*** Opening of Dataset excerpts ***
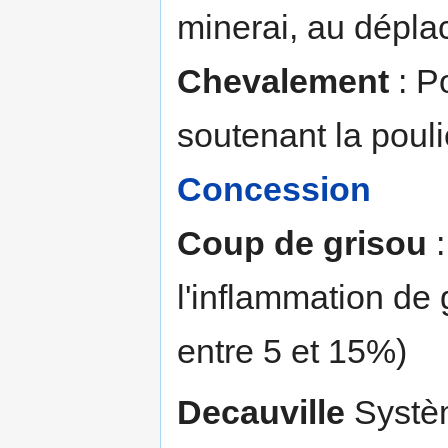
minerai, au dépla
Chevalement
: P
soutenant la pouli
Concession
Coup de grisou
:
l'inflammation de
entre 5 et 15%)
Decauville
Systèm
*** Close of Dataset excerpts ***
*** Opening of Dataset excerpts ***
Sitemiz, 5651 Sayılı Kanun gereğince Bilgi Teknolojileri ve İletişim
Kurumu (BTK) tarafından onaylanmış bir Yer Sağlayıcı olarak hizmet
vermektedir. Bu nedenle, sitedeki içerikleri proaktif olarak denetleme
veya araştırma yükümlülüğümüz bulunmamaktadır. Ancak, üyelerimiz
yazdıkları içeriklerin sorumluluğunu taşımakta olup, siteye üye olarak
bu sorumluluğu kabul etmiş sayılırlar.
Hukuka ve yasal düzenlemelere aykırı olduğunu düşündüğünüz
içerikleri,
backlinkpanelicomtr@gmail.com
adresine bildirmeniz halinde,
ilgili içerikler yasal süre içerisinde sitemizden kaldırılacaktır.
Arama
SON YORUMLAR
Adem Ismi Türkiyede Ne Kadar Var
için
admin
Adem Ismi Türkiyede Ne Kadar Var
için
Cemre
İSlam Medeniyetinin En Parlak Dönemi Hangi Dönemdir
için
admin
*** Close of Dataset excerpts ***
» **What the task requires**
Whichever lines of the material hold the word "yasal", find and copy them.

» **Answer space**
Hukuka ve yasal düzenlemelere aykırı olduğunu düşündüğünüz
ilgili içerikler yasal süre içerisinde sitemizden kaldırılacaktır.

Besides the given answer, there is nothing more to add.